Am DeZIM-Institut arbeiten wir zusammen mit migrantischen Selbstorganisationen, der Antidiskriminierungsstelle des Bundes, der Humboldt Universität zu Berlin und internationalen Forscher*innen an der Entwicklung eines innovativen Kategoriensystems zur Erhebung von ethnischer Zugehörigkeit (X*Y*Z Dimensionen), welches der Komplexität des Phänomens ethnischer Diskriminierung wissenschaftlich gerecht zu werden versucht.

In diesem Kontext haben wir durch Expertengespräche, Dialogwerkstätten, und internationalen und interdisziplinären Kooperationen einen umfangreichen Fahrplan entwickelt um das Phänomen der Mehrfachdiskriminierung in Deutschland wissenschaftlich robust zu untersuchen.
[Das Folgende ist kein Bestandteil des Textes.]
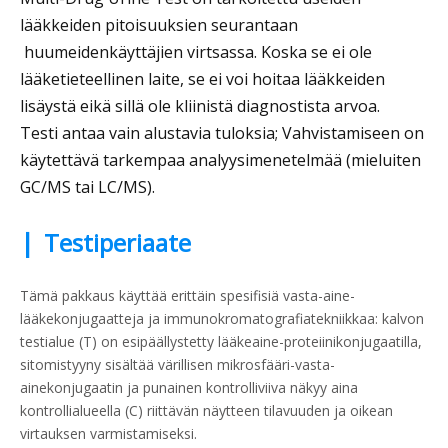
lääkkeiden pitoisuuksien seurantaan
huumeidenkäyttäjien virtsassa. Koska se ei ole
lääketieteellinen laite, se ei voi hoitaa lääkkeiden
lisäystä eikä sillä ole kliinistä diagnostista arvoa.
Testi antaa vain alustavia tuloksia; Vahvistamiseen on
käytettävä tarkempaa analyysimenetelmää (mieluiten
GC/MS tai LC/MS).
|
Testiperiaate
Tämä pakkaus käyttää erittäin spesifisiä vasta-aine-
lääkekonjugaatteja ja immunokromatografiatekniikkaa: kalvon
testialue (T) on esipäällystetty lääkeaine-proteiinikonjugaatilla,
sitomistyyny sisältää värillisen mikrosfääri-vasta-
ainekonjugaatin ja punainen kontrolliviiva näkyy aina
kontrollialueella (C) riittävän näytteen tilavuuden ja oikean
virtauksen varmistamiseksi.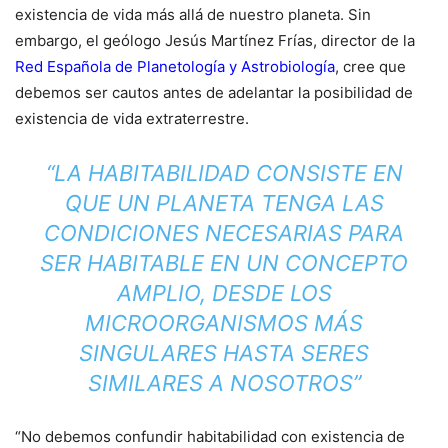
existencia de vida más allá de nuestro planeta. Sin
embargo, el geólogo Jesús Martínez Frías, director de la
Red Española de Planetología y Astrobiología
, cree que
debemos ser cautos antes de adelantar la posibilidad de
existencia de vida extraterrestre.
“LA HABITABILIDAD CONSISTE EN
QUE UN PLANETA TENGA LAS
CONDICIONES NECESARIAS PARA
SER HABITABLE EN UN CONCEPTO
AMPLIO, DESDE LOS
MICROORGANISMOS MÁS
SINGULARES HASTA SERES
SIMILARES A NOSOTROS”
“No debemos confundir habitabilidad con existencia de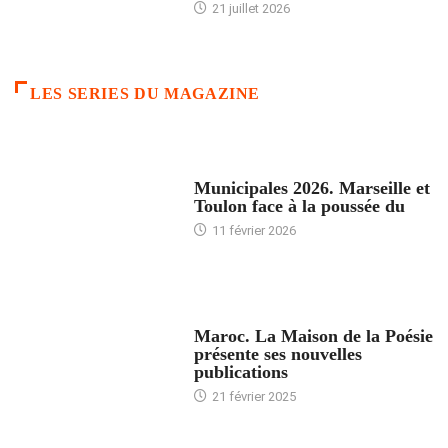
21 juillet 2026
LES SERIES DU MAGAZINE
ACCUEIL
Municipales 2026. Marseille et
Toulon face à la poussée du
11 février 2026
ACCUEIL
Maroc. La Maison de la Poésie
présente ses nouvelles
publications
21 février 2025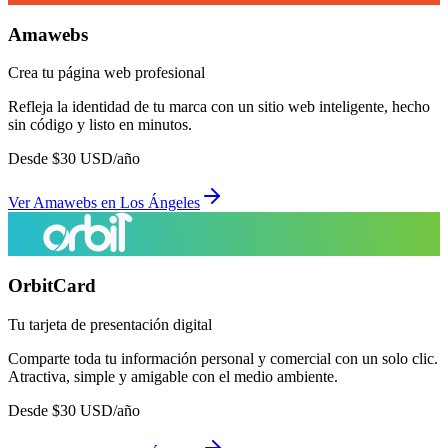
Amawebs
Crea tu página web profesional
Refleja la identidad de tu marca con un sitio web inteligente, hecho
sin código y listo en minutos.
Desde
$
30
USD/año
Ver
Amawebs
en
Los Ángeles
OrbitCard
Tu tarjeta de presentación digital
Comparte toda tu información personal y comercial con un solo clic.
Atractiva, simple y amigable con el medio ambiente.
Desde
$
30
USD/año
Als Teilprojekt dieses größer angelegten Forschungsvorhabens haben wir beispielsweise zusammen mit dem Center for Intersectional Justice (CIJ) einen Bericht zum Thema Intersektionalität erstellt, in welchem der Themenkomplex Intersektionale Diskriminierung einem breiteren Publikum vorgestellt wird. Kapitel 4 des Berichtes geht auf das Themenfeld der statistischen Erfassung von ethnischer Diskriminierung als Grundlage für soziale, politische und wissenschaftliche Behandlungen des Zusammenhangs zwischen Ethnizität und Mehrfachdiskriminierung in unterschiedlichen gesellschaftlichen Kontexten ein (Bericht CIJ) Das Kapitel beleuchtet zahlreiche Eckpunkte, welche für die Erstellung eines Kategoriensystems nach wissenschaftlichen Kriterien erforderlich sind.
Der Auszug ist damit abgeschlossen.